According to a 2021 CNBC report, the average American has $90,460 in debt, including credit cards, mortgages, personal loans and student debt. While repayment can be a constant challenge, there are two methods to accelerate debt payoff: Snowball and avalanche.
While both approaches have their benefits, the best strategy for you depends on your specific financial situation. Learn more about the debt snowball and avalanche methods.
About the Debt Snowball
The snowball method starts with your smallest debt and works up to the largest. Regardless of interest rate, you contribute as much as you can to this lowest balance each month, while paying the minimum on all other loans.

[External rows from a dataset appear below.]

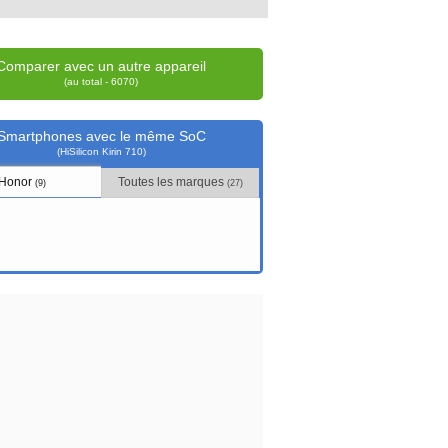
Comparer avec un autre appareil
(au total - 6070)
Smartphones avec le même SoC
(HiSilicon Kirin 710)
Honor
Toutes les marques
(9)
(27)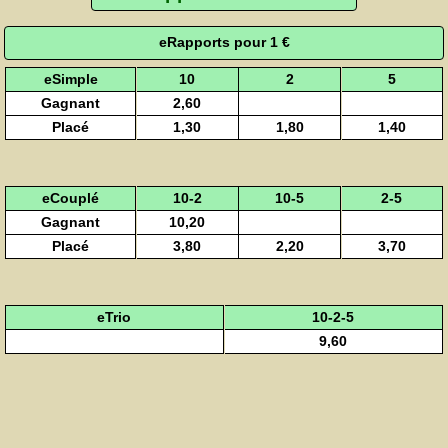
eRapports pour 1 €
eSimple
10
2
5
Gagnant
2,60
Placé
1,30
1,80
1,40
eCouplé
10-2
10-5
2-5
Gagnant
10,20
Placé
3,80
2,20
3,70
eTrio
10-2-5
9,60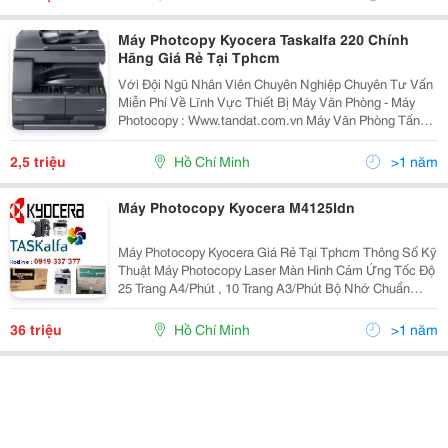
Máy Photcopy Kyocera Taskalfa 220 Chính
Hãng Giá Rẻ Tại Tphcm
Với Đội Ngũ Nhân Viên Chuyên Nghiệp Chuyên Tư Vấn
Miễn Phí Về Lĩnh Vực Thiết Bị Máy Văn Phòng - Máy
Photocopy : Www.tandat.com.vn Máy Văn Phòng Tấn
Đạt Là Nơi Cung Cấp Uy Tín &Amp; Chuyên Nghiệp
Nhất Về Dòng Sản Phẩm Máy In, Máy Photocopy, Vật
2,5 triệu
Hồ Chí Minh
>1 năm
Tư,...
Máy Photocopy Kyocera M4125Idn
Máy Photocopy Kyocera Giá Rẻ Tại Tphcm Thông Số Kỹ
Thuật Máy Photocopy Laser Màn Hình Cảm Ứng Tốc Độ
25 Trang A4/Phút , 10 Trang A3/Phút Bộ Nhớ Chuẩn
512Mb Có Thể Nâng Cấp Lên 1024Gb Độ Phân Giải :
600 X 600 Dpi Sao Chụp Liên Tục 999 Bản/1...
36 triệu
Hồ Chí Minh
>1 năm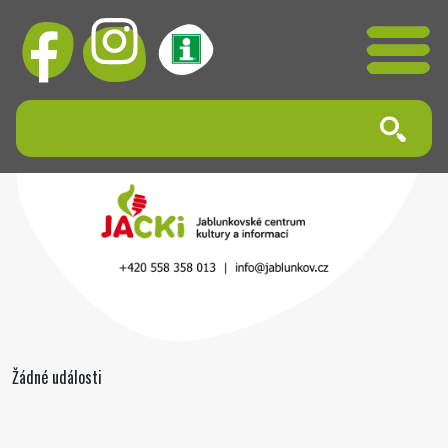
Žádné události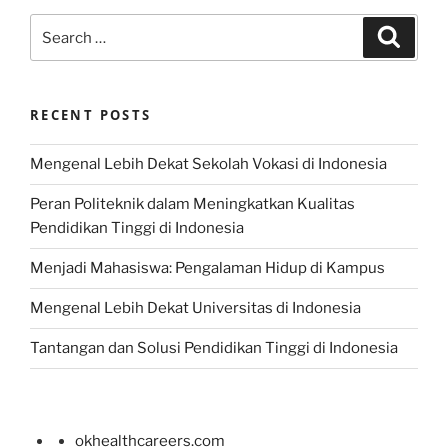
Search
Search
for:
RECENT POSTS
Mengenal Lebih Dekat Sekolah Vokasi di Indonesia
Peran Politeknik dalam Meningkatkan Kualitas
Pendidikan Tinggi di Indonesia
Menjadi Mahasiswa: Pengalaman Hidup di Kampus
Mengenal Lebih Dekat Universitas di Indonesia
Tantangan dan Solusi Pendidikan Tinggi di Indonesia
okhealthcareers.com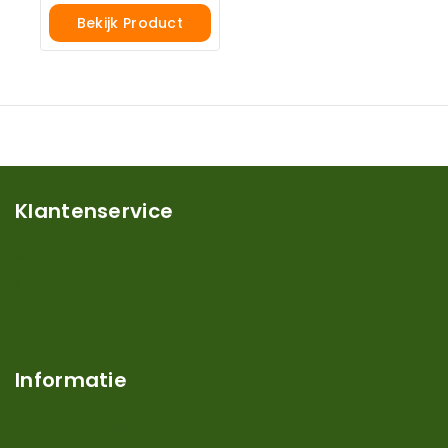
Bekijk Product
Klantenservice
Mijn account
Klantenservice
Contact
Over ons
Informatie
Verzendkosten en levertijden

One benefit of the snowball method is seeing results more quickly. These “small victories” can help you stay motivated to reach your goals. On the other hand, if your larger debts have higher interest rates, you will pay more interest over time.
About the Debt Avalanche
Also called debt stacking, the avalanche method starts with your highest interest debt and works backward to the lowest interest debt. Regardless of the balance, you contribute as much as you can to this high interest loan each month and make the minimum payment on all other balances. One benefit of the avalanche method is that you pay less interest over
time. However, this method requires a constant flow of discretionary income. If you suddenly lose your job or need to pay for an expensive repair, you might fall behind on debt repayment.
Which Method to Choose
Certain experts say the avalanche method is better from a financial standpoint, as you will pay less money over time. Yet from a psychological view, smaller payments can make the snowball strategy easier to maintain.